M. Amar Madani (MCG). Mesdames les députées, Messieurs les députés, tout a été dit ou presque. Comme il l'a fait en commission, le MCG va voter contre ce texte pour deux raisons principales, qui ont été évoquées par la totalité des personnes auditionnées. La première est la non-applicabilité de cette motion, qui va à l'encontre des directives fédérales. La deuxième est que Genève est le mauvais élève, comme on vient de le souligner. Si cette motion venait à être adoptée, plus de la moitié, soit 53% des abris privés actuels pourraient être désaffectés. C'est pourquoi le MCG refusera cet objet. Je vous remercie.

Le président. Merci, Monsieur le député. Je passe la parole à M. de Rougemont, qui dispose d'une minute cinquante.
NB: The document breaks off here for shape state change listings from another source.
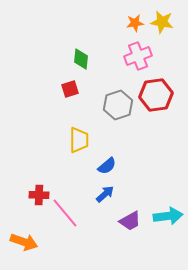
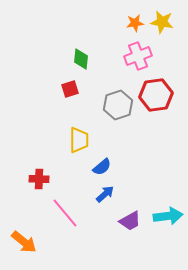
blue semicircle: moved 5 px left, 1 px down
red cross: moved 16 px up
orange arrow: rotated 20 degrees clockwise
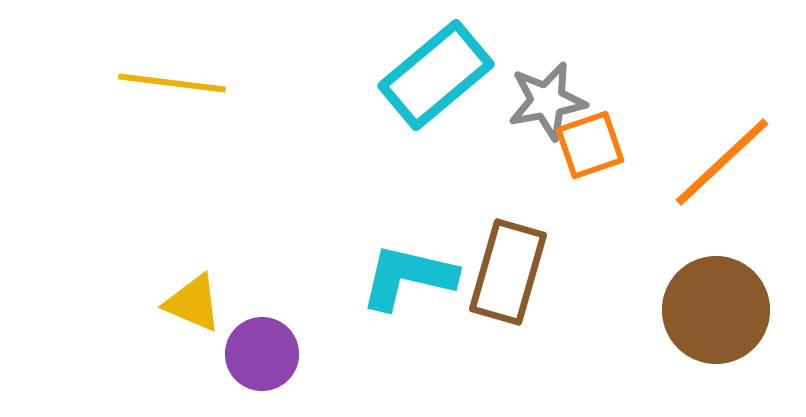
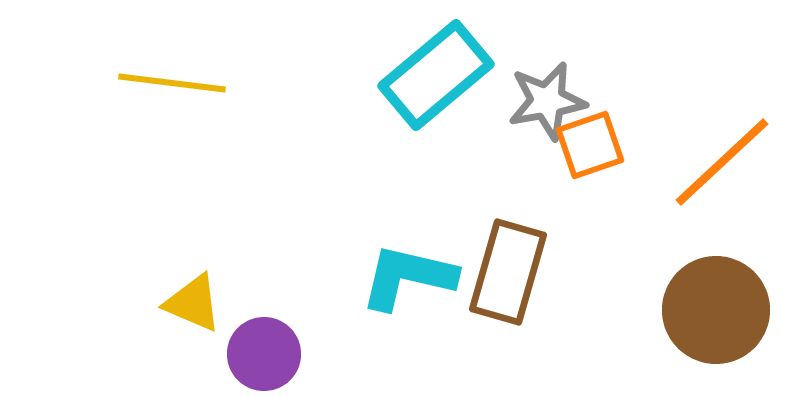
purple circle: moved 2 px right
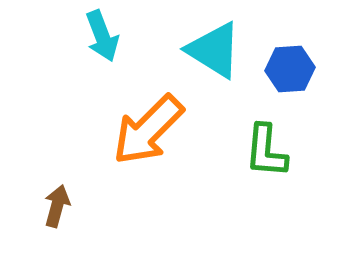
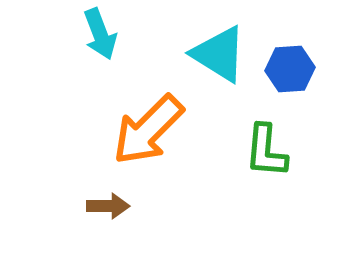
cyan arrow: moved 2 px left, 2 px up
cyan triangle: moved 5 px right, 4 px down
brown arrow: moved 51 px right; rotated 75 degrees clockwise
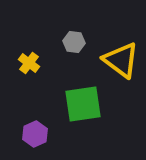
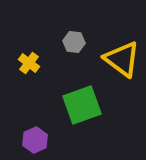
yellow triangle: moved 1 px right, 1 px up
green square: moved 1 px left, 1 px down; rotated 12 degrees counterclockwise
purple hexagon: moved 6 px down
M. Philippe de Rougemont (Ve), rapporteur. Merci, Monsieur le président. Je profite du fait que nous parlions de ce sujet, qui pourrait être vital pour toute la population, pour répondre à un point. Dans les considérants de la motion, il est dit que de toute façon, c'est bien connu, ces abris ne sont pas praticables: il n'y a pas d'arrivée d'eau, il n'y a pas de toilettes, on ne peut pas y rester plus de quelques heures. En fait, dans les scénarios de la Confédération, en cas de conflit ou d'accident nucléaire - on ne parle pas de la chimie, mais ça pourrait être le cas -, la phase «nuage», pendant laquelle le nuage radioactif survole le territoire de Genève (on le sait quelques heures à l'avance en cas d'accident), dure quelques heures voire une journée. Or, des seaux avec des couvercles et des réserves d'eau permettent de tenir, d'utiliser les WC, de se nettoyer, de boire et de manger pendant une journée, pendant le passage de ce nuage; c'est prévu pour cette situation. Je tenais à battre en brèche ce qui est dit et ce qu'on entend souvent, à savoir que ces abris ne servent à rien. Disons qu'ils sont inutiles si nous n'en prenons pas bien soin, ce qui est malheureusement le cas - nous n'en prenons pas bien soin ! -, mais dans le meilleur des cas, ils sont utiles et sauvent une grande quantité de vies. Merci.

Le président. Je vous remercie. Mesdames et Messieurs les députés, je lance la procédure de vote.

Mise aux voix, la proposition de motion 2993 est rejetée par 79 non contre 11 oui (vote nominal).